=== Begin Enclosure ===

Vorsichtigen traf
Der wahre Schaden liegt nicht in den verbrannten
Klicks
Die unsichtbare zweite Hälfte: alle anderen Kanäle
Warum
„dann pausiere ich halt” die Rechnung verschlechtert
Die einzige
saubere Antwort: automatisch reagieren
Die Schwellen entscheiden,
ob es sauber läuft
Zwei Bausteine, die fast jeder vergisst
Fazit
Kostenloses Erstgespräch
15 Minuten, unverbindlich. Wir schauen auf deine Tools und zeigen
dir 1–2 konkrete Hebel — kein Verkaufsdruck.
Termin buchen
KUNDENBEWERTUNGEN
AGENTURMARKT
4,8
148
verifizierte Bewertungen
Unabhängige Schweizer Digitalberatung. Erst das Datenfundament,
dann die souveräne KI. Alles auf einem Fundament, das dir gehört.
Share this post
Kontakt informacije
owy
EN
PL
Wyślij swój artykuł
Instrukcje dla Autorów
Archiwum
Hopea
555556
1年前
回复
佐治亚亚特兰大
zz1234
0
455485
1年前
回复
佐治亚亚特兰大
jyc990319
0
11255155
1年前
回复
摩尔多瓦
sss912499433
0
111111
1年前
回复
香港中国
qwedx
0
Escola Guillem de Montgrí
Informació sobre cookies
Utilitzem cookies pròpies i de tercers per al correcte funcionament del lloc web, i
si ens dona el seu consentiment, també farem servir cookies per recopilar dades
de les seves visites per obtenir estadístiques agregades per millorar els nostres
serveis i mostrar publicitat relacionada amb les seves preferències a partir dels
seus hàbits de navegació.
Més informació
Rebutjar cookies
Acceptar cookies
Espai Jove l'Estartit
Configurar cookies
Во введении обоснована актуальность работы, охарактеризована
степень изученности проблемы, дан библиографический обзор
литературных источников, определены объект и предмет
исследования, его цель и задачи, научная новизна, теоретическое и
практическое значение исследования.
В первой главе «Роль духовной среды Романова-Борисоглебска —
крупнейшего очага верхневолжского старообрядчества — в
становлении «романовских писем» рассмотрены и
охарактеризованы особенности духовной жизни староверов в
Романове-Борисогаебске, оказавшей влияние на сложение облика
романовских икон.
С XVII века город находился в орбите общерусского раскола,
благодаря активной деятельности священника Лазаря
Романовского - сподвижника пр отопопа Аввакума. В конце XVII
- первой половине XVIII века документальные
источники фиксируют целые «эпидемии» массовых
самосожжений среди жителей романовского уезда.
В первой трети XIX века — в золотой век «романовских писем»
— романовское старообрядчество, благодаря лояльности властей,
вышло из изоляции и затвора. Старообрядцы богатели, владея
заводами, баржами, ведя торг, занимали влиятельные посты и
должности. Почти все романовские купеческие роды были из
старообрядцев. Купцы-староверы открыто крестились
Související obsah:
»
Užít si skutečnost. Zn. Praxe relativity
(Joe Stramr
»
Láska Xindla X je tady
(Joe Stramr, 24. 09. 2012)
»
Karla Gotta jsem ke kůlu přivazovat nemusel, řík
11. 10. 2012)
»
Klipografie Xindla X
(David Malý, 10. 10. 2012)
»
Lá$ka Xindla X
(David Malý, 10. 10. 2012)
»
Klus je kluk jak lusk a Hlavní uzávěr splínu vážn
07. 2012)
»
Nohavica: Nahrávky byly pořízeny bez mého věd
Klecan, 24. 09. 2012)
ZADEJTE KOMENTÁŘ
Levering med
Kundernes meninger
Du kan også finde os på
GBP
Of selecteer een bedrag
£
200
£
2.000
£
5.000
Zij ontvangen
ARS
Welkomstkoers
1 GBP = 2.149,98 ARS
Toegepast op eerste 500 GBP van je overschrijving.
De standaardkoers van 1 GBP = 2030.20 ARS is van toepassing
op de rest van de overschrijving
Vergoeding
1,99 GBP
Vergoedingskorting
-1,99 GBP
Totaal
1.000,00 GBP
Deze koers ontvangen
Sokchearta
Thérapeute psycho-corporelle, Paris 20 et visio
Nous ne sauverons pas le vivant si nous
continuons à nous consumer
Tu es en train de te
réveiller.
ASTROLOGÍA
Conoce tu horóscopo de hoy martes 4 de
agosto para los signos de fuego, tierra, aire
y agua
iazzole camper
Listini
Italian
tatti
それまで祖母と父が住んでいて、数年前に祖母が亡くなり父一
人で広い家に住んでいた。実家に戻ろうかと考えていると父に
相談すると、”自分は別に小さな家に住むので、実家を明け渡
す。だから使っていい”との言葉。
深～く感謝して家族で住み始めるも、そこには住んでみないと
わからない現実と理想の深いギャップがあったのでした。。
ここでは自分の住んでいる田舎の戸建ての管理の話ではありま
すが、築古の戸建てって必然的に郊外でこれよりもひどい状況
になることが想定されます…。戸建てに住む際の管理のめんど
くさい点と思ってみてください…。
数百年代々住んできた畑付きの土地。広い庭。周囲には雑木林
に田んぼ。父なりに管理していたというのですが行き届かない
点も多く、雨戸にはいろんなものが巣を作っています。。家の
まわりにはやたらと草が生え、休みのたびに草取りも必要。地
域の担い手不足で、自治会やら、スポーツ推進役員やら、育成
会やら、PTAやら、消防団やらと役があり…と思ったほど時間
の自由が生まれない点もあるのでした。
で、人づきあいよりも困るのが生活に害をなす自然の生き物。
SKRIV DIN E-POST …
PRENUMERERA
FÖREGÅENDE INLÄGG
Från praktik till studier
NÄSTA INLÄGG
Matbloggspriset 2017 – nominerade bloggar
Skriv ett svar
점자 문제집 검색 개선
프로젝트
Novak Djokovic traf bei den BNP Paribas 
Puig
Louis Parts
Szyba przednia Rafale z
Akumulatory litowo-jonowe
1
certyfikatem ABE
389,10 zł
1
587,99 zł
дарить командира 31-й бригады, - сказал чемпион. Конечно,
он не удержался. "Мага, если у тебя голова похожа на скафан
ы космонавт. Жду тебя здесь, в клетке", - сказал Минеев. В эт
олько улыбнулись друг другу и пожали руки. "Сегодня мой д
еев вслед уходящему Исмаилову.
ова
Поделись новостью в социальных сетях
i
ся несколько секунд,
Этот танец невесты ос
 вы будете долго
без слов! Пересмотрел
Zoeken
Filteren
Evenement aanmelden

=== End Enclosure ===

Please output the complete data exactly.

Vorsichtigen traf
Der wahre Schaden liegt nicht in den verbrannten
Klicks
Die unsichtbare zweite Hälfte: alle anderen Kanäle
Warum
„dann pausiere ich halt” die Rechnung verschlechtert
Die einzige
saubere Antwort: automatisch reagieren
Die Schwellen entscheiden,
ob es sauber läuft
Zwei Bausteine, die fast jeder vergisst
Fazit
Kostenloses Erstgespräch
15 Minuten, unverbindlich. Wir schauen auf deine Tools und zeigen
dir 1–2 konkrete Hebel — kein Verkaufsdruck.
Termin buchen
KUNDENBEWERTUNGEN
AGENTURMARKT
4,8
148
verifizierte Bewertungen
Unabhängige Schweizer Digitalberatung. Erst das Datenfundament,
dann die souveräne KI. Alles auf einem Fundament, das dir gehört.
Share this post
Kontakt informacije
owy
EN
PL
Wyślij swój artykuł
Instrukcje dla Autorów
Archiwum
Hopea
555556
1年前
回复
佐治亚亚特兰大
zz1234
0
455485
1年前
回复
佐治亚亚特兰大
jyc990319
0
11255155
1年前
回复
摩尔多瓦
sss912499433
0
111111
1年前
回复
香港中国
qwedx
0
Escola Guillem de Montgrí
Informació sobre cookies
Utilitzem cookies pròpies i de tercers per al correcte funcionament del lloc web, i
si ens dona el seu consentiment, també farem servir cookies per recopilar dades
de les seves visites per obtenir estadístiques agregades per millorar els nostres
serveis i mostrar publicitat relacionada amb les seves preferències a partir dels
seus hàbits de navegació.
Més informació
Rebutjar cookies
Acceptar cookies
Espai Jove l'Estartit
Configurar cookies
Во введении обоснована актуальность работы, охарактеризована
степень изученности проблемы, дан библиографический обзор
литературных источников, определены объект и предмет
исследования, его цель и задачи, научная новизна, теоретическое и
практическое значение исследования.
В первой главе «Роль духовной среды Романова-Борисоглебска —
крупнейшего очага верхневолжского старообрядчества — в
становлении «романовских писем» рассмотрены и
охарактеризованы особенности духовной жизни староверов в
Романове-Борисогаебске, оказавшей влияние на сложение облика
романовских икон.
С XVII века город находился в орбите общерусского раскола,
благодаря активной деятельности священника Лазаря
Романовского - сподвижника пр отопопа Аввакума. В конце XVII
- первой половине XVIII века документальные
источники фиксируют целые «эпидемии» массовых
самосожжений среди жителей романовского уезда.
В первой трети XIX века — в золотой век «романовских писем»
— романовское старообрядчество, благодаря лояльности властей,
вышло из изоляции и затвора. Старообрядцы богатели, владея
заводами, баржами, ведя торг, занимали влиятельные посты и
должности. Почти все романовские купеческие роды были из
старообрядцев. Купцы-староверы открыто крестились
Související obsah:
»
Užít si skutečnost. Zn. Praxe relativity
(Joe Stramr
»
Láska Xindla X je tady
(Joe Stramr, 24. 09. 2012)
»
Karla Gotta jsem ke kůlu přivazovat nemusel, řík
11. 10. 2012)
»
Klipografie Xindla X
(David Malý, 10. 10. 2012)
»
Lá$ka Xindla X
(David Malý, 10. 10. 2012)
»
Klus je kluk jak lusk a Hlavní uzávěr splínu vážn
07. 2012)
»
Nohavica: Nahrávky byly pořízeny bez mého věd
Klecan, 24. 09. 2012)
ZADEJTE KOMENTÁŘ
Levering med
Kundernes meninger
Du kan også finde os på
GBP
Of selecteer een bedrag
£
200
£
2.000
£
5.000
Zij ontvangen
ARS
Welkomstkoers
1 GBP = 2.149,98 ARS
Toegepast op eerste 500 GBP van je overschrijving.
De standaardkoers van 1 GBP = 2030.20 ARS is van toepassing
op de rest van de overschrijving
Vergoeding
1,99 GBP
Vergoedingskorting
-1,99 GBP
Totaal
1.000,00 GBP
Deze koers ontvangen
Sokchearta
Thérapeute psycho-corporelle, Paris 20 et visio
Nous ne sauverons pas le vivant si nous
continuons à nous consumer
Tu es en train de te
réveiller.
ASTROLOGÍA
Conoce tu horóscopo de hoy martes 4 de
agosto para los signos de fuego, tierra, aire
y agua
iazzole camper
Listini
Italian
tatti
それまで祖母と父が住んでいて、数年前に祖母が亡くなり父一
人で広い家に住んでいた。実家に戻ろうかと考えていると父に
相談すると、”自分は別に小さな家に住むので、実家を明け渡
す。だから使っていい”との言葉。
深～く感謝して家族で住み始めるも、そこには住んでみないと
わからない現実と理想の深いギャップがあったのでした。。
ここでは自分の住んでいる田舎の戸建ての管理の話ではありま
すが、築古の戸建てって必然的に郊外でこれよりもひどい状況
になることが想定されます…。戸建てに住む際の管理のめんど
くさい点と思ってみてください…。
数百年代々住んできた畑付きの土地。広い庭。周囲には雑木林
に田んぼ。父なりに管理していたというのですが行き届かない
点も多く、雨戸にはいろんなものが巣を作っています。。家の
まわりにはやたらと草が生え、休みのたびに草取りも必要。地
域の担い手不足で、自治会やら、スポーツ推進役員やら、育成
会やら、PTAやら、消防団やらと役があり…と思ったほど時間
の自由が生まれない点もあるのでした。
で、人づきあいよりも困るのが生活に害をなす自然の生き物。
SKRIV DIN E-POST …
PRENUMERERA
FÖREGÅENDE INLÄGG
Från praktik till studier
NÄSTA INLÄGG
Matbloggspriset 2017 – nominerade bloggar
Skriv ett svar
점자 문제집 검색 개선
프로젝트
Novak Djokovic traf bei den BNP Paribas 
Puig
Louis Parts
Szyba przednia Rafale z
Akumulatory litowo-jonowe
1
certyfikatem ABE
389,10 zł
1
587,99 zł
дарить командира 31-й бригады, - сказал чемпион. Конечно,
он не удержался. "Мага, если у тебя голова похожа на скафан
ы космонавт. Жду тебя здесь, в клетке", - сказал Минеев. В эт
олько улыбнулись друг другу и пожали руки. "Сегодня мой д
еев вслед уходящему Исмаилову.
ова
Поделись новостью в социальных сетях
i
ся несколько секунд,
Этот танец невесты ос
 вы будете долго
без слов! Пересмотрел
Zoeken
Filteren
Evenement aanmelden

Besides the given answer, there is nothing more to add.